Look through the listing below for the line containing "Jednomotorové elektrokolo může být". Copy it and each line after it up to and including the line containing "ウェッジってどれも一緒に見えるけ", exactly, leaving out pictures.

________________

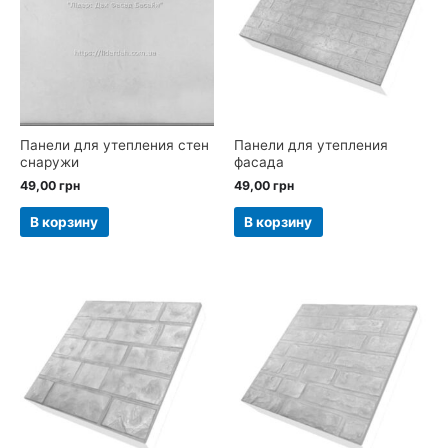
Панели для утепления стен
Панели для утепления
снаружи
фасада
49,00
грн
49,00
грн
В корзину
В корзину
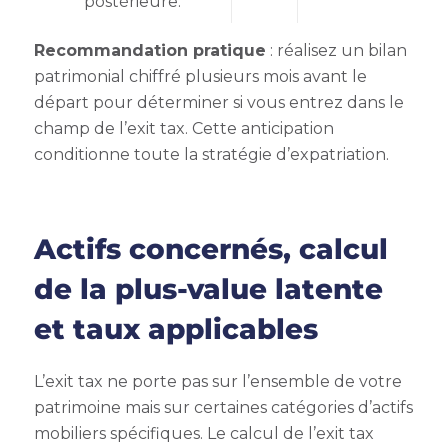
postérieure.
Recommandation pratique
: réalisez un bilan
patrimonial chiffré plusieurs mois avant le
départ pour déterminer si vous entrez dans le
champ de l’exit tax. Cette anticipation
conditionne toute la stratégie d’expatriation.
Actifs concernés, calcul
de la plus-value latente
et taux applicables
L’exit tax ne porte pas sur l’ensemble de votre
patrimoine mais sur certaines catégories d’actifs
mobiliers spécifiques. Le calcul de l’exit tax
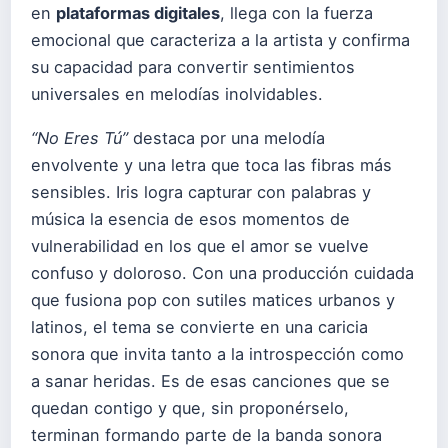
en
plataformas digitales
, llega con la fuerza
emocional que caracteriza a la artista y confirma
su capacidad para convertir sentimientos
universales en melodías inolvidables.
“No Eres Tú”
destaca por una melodía
envolvente y una letra que toca las fibras más
sensibles. Iris logra capturar con palabras y
música la esencia de esos momentos de
vulnerabilidad en los que el amor se vuelve
confuso y doloroso. Con una producción cuidada
que fusiona pop con sutiles matices urbanos y
latinos, el tema se convierte en una caricia
sonora que invita tanto a la introspección como
a sanar heridas. Es de esas canciones que se
quedan contigo y que, sin proponérselo,
terminan formando parte de la banda sonora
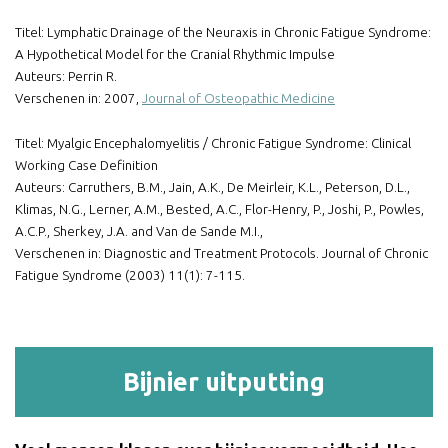
Titel: Lymphatic Drainage of the Neuraxis in Chronic Fatigue Syndrome:
A Hypothetical Model for the Cranial Rhythmic Impulse
Auteurs: Perrin R.
Verschenen in: 2007,
Journal of Osteopathic Medicine
Titel: Myalgic Encephalomyelitis / Chronic Fatigue Syndrome: Clinical
Working Case Definition
Auteurs: Carruthers, B.M., Jain, A.K., De Meirleir, K.L., Peterson, D.L.,
Klimas, N.G., Lerner, A.M., Bested, A.C., Flor-Henry, P., Joshi, P., Powles,
A.C.P., Sherkey, J.A. and Van de Sande M.I.,
Verschenen in: Diagnostic and Treatment Protocols. Journal of Chronic
Fatigue Syndrome (2003) 11(1): 7-115.
Bijnier uitputting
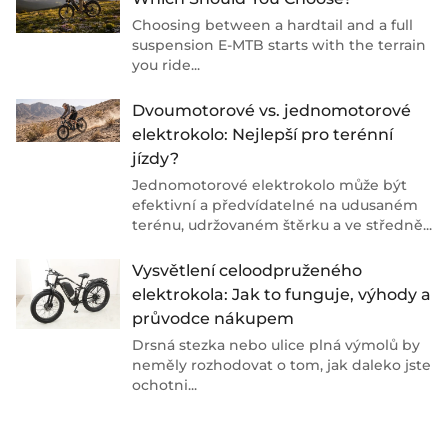
Choosing between a hardtail and a full
suspension E-MTB starts with the terrain
you ride...
Dvoumotorové vs. jednomotorové
elektrokolo: Nejlepší pro terénní
jízdy?
Jednomotorové elektrokolo může být
efektivní a předvídatelné na udusaném
terénu, udržovaném štěrku a ve středně...
Vysvětlení celoodpruženého
elektrokola: Jak to funguje, výhody a
průvodce nákupem
Drsná stezka nebo ulice plná výmolů by
neměly rozhodovat o tom, jak daleko jste
ochotni...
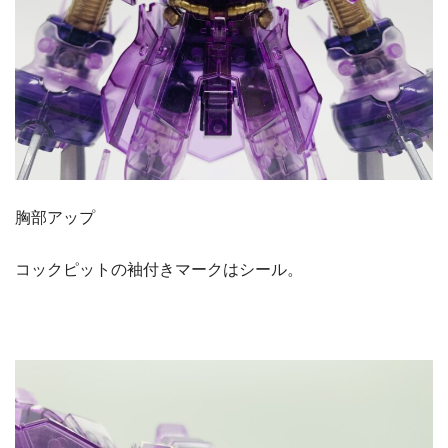
胸部アップ
コックピットの袖付きマークはシール。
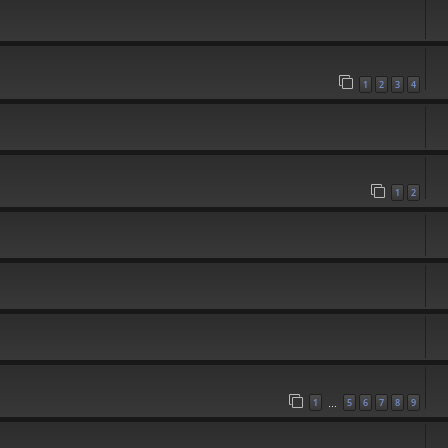
1
2
3
4
1
2
1
5
6
7
8
9
…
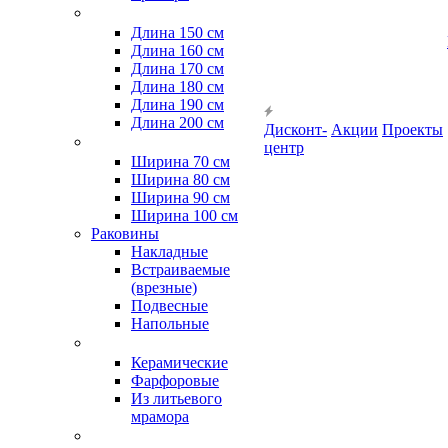
Длина 150 см
Длина 160 см
Длина 170 см
Длина 180 см
Длина 190 см
Длина 200 см
Дисконт-
Акции
Проекты
центр
Ширина 70 см
Ширина 80 см
Ширина 90 см
Ширина 100 см
Раковины
Накладные
Встраиваемые
(врезные)
Подвесные
Напольные
Керамические
Фарфоровые
Из литьевого
мрамора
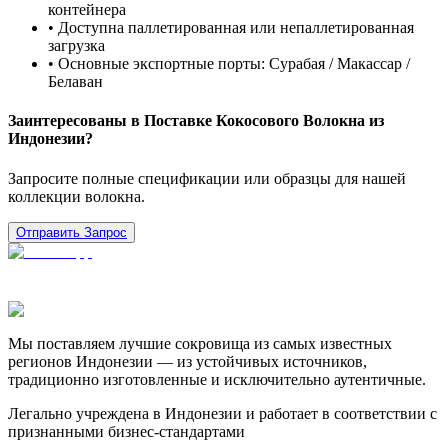
контейнера
• Доступна паллетированная или непаллетированная
загрузка
• Основные экспортные порты: Сурабая / Макассар /
Белаван
Заинтересованы в Поставке Кокосового Волокна из
Индонезии?
Запросите полные спецификации или образцы для нашей
коллекции волокна.
Отправить Запрос
Мы поставляем лучшие сокровища из самых известных
регионов Индонезии — из устойчивых источников,
традиционно изготовленные и исключительно аутентичные.
Легально учреждена в Индонезии и работает в соответствии с
признанными бизнес-стандартами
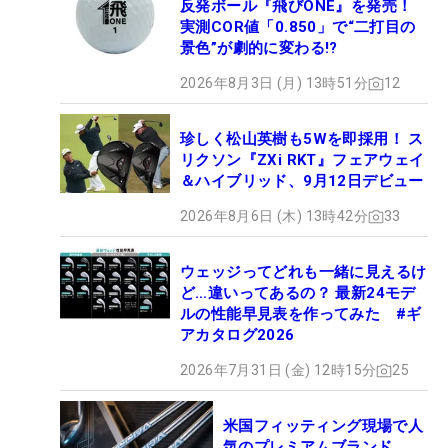
反発ボール『飛びONE』を発売！
実測COR値「0.850」で“二打目の
景色”が劇的に変わる!?
2026年8月3日 (月) 13時51分
12
珍しく松山英樹も5Wを即採用！ ス
リクソン『ZXi RKT』フェアウェイ
＆ハイブリッド、9月12日デビュー
2026年8月6日 (木) 13時42分
33
ウェッジってどれも一緒に見えるけ
ど…違いってあるの？ 最新24モデ
ルの性能早見表を作ってみた #ギ
アカタログ2026
2026年7月31日 (金) 12時15分
25
米国フィッティング現場で人
気のプレミアムブランド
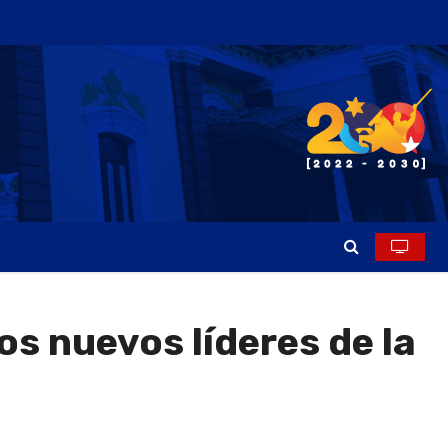
os nuevos líderes de la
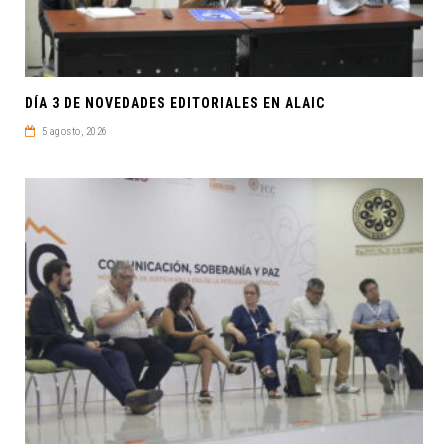
DÍA 3 DE NOVEDADES EDITORIALES EN ALAIC
5 agosto, 2026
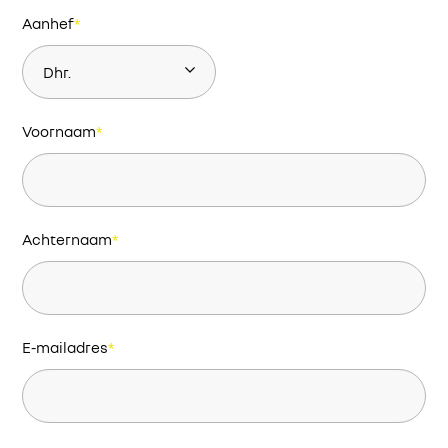
Aanhef
*
Voornaam
*
Achternaam
*
E-mailadres
*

________________

» OUTPUT OF THE TASK:
Jednomotorové elektrokolo může být
efektivní a předvídatelné na udusaném
terénu, udržovaném štěrku a ve středně...
Vysvětlení celoodpruženého
elektrokola: Jak to funguje, výhody a
průvodce nákupem
Drsná stezka nebo ulice plná výmolů by
neměly rozhodovat o tom, jak daleko jste
ochotni...
胸部アップ
コックピットの袖付きマークはシール。
1
2
3
4
1
2
1
5
6
7
8
9
…
Длина 150 см
Длина 160 см
Длина 170 см
Длина 180 см
Длина 190 см
Длина 200 см
Дисконт-
Акции
Проекты
центр
Ширина 70 см
Ширина 80 см
Ширина 90 см
Ширина 100 см
Раковины
Накладные
Встраиваемые
(врезные)
Подвесные
Напольные
Керамические
Фарфоровые
Из литьевого
мрамора
контейнера
• Доступна паллетированная или непаллетированная
загрузка
• Основные экспортные порты: Сурабая / Макассар /
Белаван
Заинтересованы в Поставке Кокосового Волокна из
Индонезии?
Запросите полные спецификации или образцы для нашей
коллекции волокна.
Отправить Запрос
Мы поставляем лучшие сокровища из самых известных
регионов Индонезии — из устойчивых источников,
традиционно изготовленные и исключительно аутентичные.
Легально учреждена в Индонезии и работает в соответствии с
признанными бизнес-стандартами
反発ボール『飛びONE』を発売！
実測COR値「0.850」で“二打目の
景色”が劇的に変わる!?
2026年8月3日 (月) 13時51分
12
珍しく松山英樹も5Wを即採用！ ス
リクソン『ZXi RKT』フェアウェイ
＆ハイブリッド、9月12日デビュー
2026年8月6日 (木) 13時42分
33
ウェッジってどれも一緒に見えるけ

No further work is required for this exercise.